Standard deviation error bars for March were corrected on 15 Feb 2013.
The time of the intial flash of Gamma-Ray Burst 110328A is indicated by the red star.
Victoreen CD V-700 6B Geiger Counter counts-per-minute (CPMs) were done inside a brick veneer dwelling in Northeast Mississippi. The Geiger-Müller tube beta shield was closed for all counts.(This means that only gamma-rays and muons were counted.)
One-minute counts were done in groups of four at various times throughout each day. The standard deviations for the daily average CPMs were calculated with an Excel spread sheet.
Typically readings were done for a total of 20 minutes each day.
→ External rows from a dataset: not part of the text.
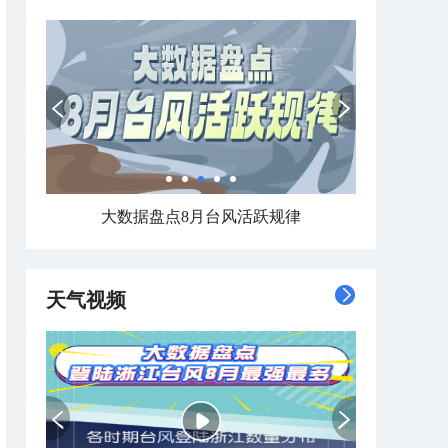
大数据盘点8月台风活跃规律
天气视频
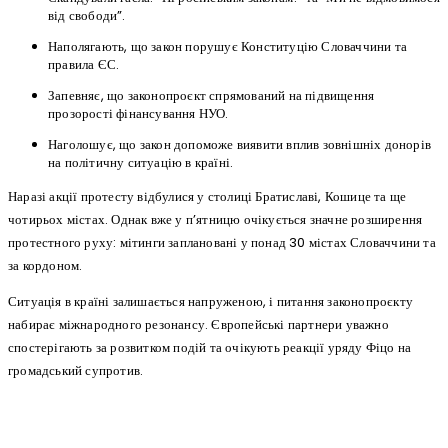
від свободи”.
Наполягають, що закон порушує Конституцію Словаччини та
правила ЄС.
Запевняє, що законопроєкт спрямований на підвищення
прозорості фінансування НУО.
Наголошує, що закон допоможе виявити вплив зовнішніх донорів
на політичну ситуацію в країні.
Наразі акції протесту відбулися у столиці Братиславі, Кошице та ще
чотирьох містах. Однак вже у п’ятницю очікується значне розширення
протестного руху: мітинги заплановані у понад 30 містах Словаччини та
за кордоном.
Ситуація в країні залишається напруженою, і питання законопроєкту
набирає міжнародного резонансу. Європейські партнери уважно
спостерігають за розвитком подій та очікують реакції уряду Фіцо на
громадський супротив.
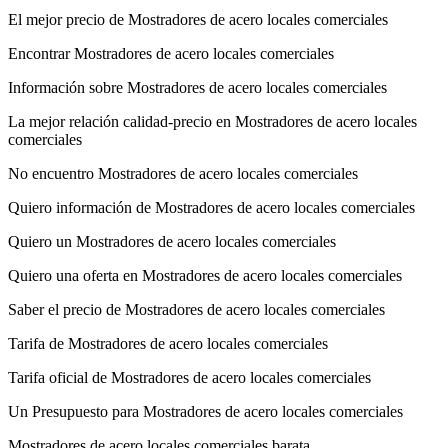
El mejor precio de Mostradores de acero locales comerciales
Encontrar Mostradores de acero locales comerciales
Información sobre Mostradores de acero locales comerciales
La mejor relación calidad-precio en Mostradores de acero locales
comerciales
No encuentro Mostradores de acero locales comerciales
Quiero información de Mostradores de acero locales comerciales
Quiero un Mostradores de acero locales comerciales
Quiero una oferta en Mostradores de acero locales comerciales
Saber el precio de Mostradores de acero locales comerciales
Tarifa de Mostradores de acero locales comerciales
Tarifa oficial de Mostradores de acero locales comerciales
Un Presupuesto para Mostradores de acero locales comerciales
Mostradores de acero locales comerciales barata.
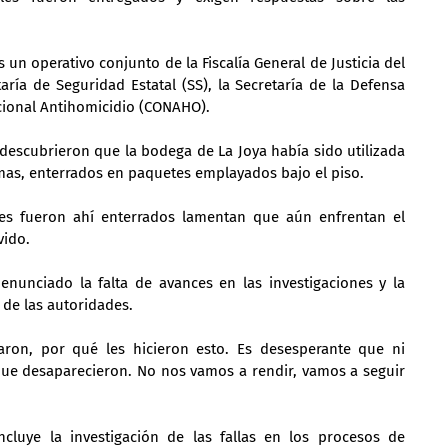
s un operativo conjunto de la Fiscalía General de Justicia del 
aría de Seguridad Estatal (SS), la Secretaría de la Defensa 
cional Antihomicidio (CONAHO).
 descubrieron que la bodega de La Joya había sido utilizada 
timas, enterrados en paquetes emplayados bajo el piso.
nes fueron ahí enterrados lamentan que aún enfrentan el 
vido.
enunciado la falta de avances en las investigaciones y la 
 de las autoridades.
on, por qué les hicieron esto. Es desesperante que ni 
e desaparecieron. No nos vamos a rendir, vamos a seguir 
ncluye la investigación de las fallas en los procesos de 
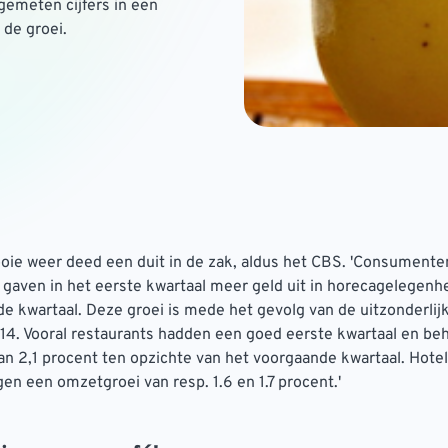
 gemeten cijfers in een
 de groei.
oie weer deed een duit in de zak, aldus het CBS. 'Consumente
aven in het eerste kwartaal meer geld uit in horecagelegenh
e kwartaal. Deze groei is mede het gevolg van de uitzonderlij
14. Vooral restaurants hadden een goed eerste kwartaal en be
n 2,1 procent ten opzichte van het voorgaande kwartaal. Hote
gen een omzetgroei van resp. 1.6 en 1.7 procent.'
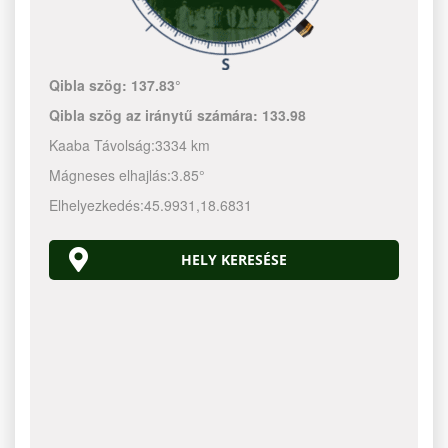
Qibla szög:
137.83°
Qibla szög az iránytű számára:
133.98
Kaaba Távolság:
3334 km
Mágneses elhajlás:
3.85°
Elhelyezkedés:
45.9931
,
18.6831
HELY KERESÉSE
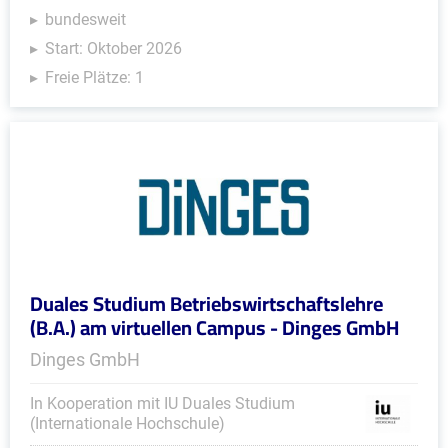
bundesweit
Start: Oktober 2026
Freie Plätze: 1
Duales Studium Betriebswirtschaftslehre
(B.A.) am virtuellen Campus - Dinges GmbH
Dinges GmbH
In Kooperation mit IU Duales Studium
(Internationale Hochschule)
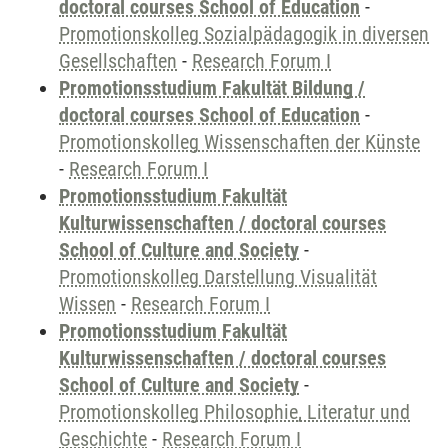
doctoral courses School of Education
-
Promotionskolleg Sozialpädagogik in diversen
Gesellschaften
-
Research Forum I
Promotionsstudium Fakultät Bildung /
doctoral courses School of Education
-
Promotionskolleg Wissenschaften der Künste
-
Research Forum I
Promotionsstudium Fakultät
Kulturwissenschaften / doctoral courses
School of Culture and Society
-
Promotionskolleg Darstellung Visualität
Wissen
-
Research Forum I
Promotionsstudium Fakultät
Kulturwissenschaften / doctoral courses
School of Culture and Society
-
Promotionskolleg Philosophie, Literatur und
Geschichte
-
Research Forum I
When the number of minutes was different from 20, the actual number of minutes for that day is shown next to the bottom of the graph.
Indoor Geiger counter CPM averages for 17 to 25 March, measured by Chris Cavanaugh in Yukon, Oklahoma* are also shown (in red). These averages, are offset by one day (one day later than actual) because, generally, it takes a day for air masses over central Oklahoma to make their way to northeast Mississippi. The similarity of these plots for the period of 20-26 March (Mississippi dates) might be interpreted as evidence that variations in radioactivity were moving across the country from west to east. - *Yukon is a western suburb of Oklahoma City.
Here is a graph showing March/April 2011 CPM's histories for Mississippi (black dots) and Oklahoma (red dots) so that the (small sample size?) variations in daily averages can be seen. In this graph the Oklahoma counts are plotted with no delay. They were done with one 5-minute sample per day, using a SE International Digilert, Gross alpha beta and gamma counter.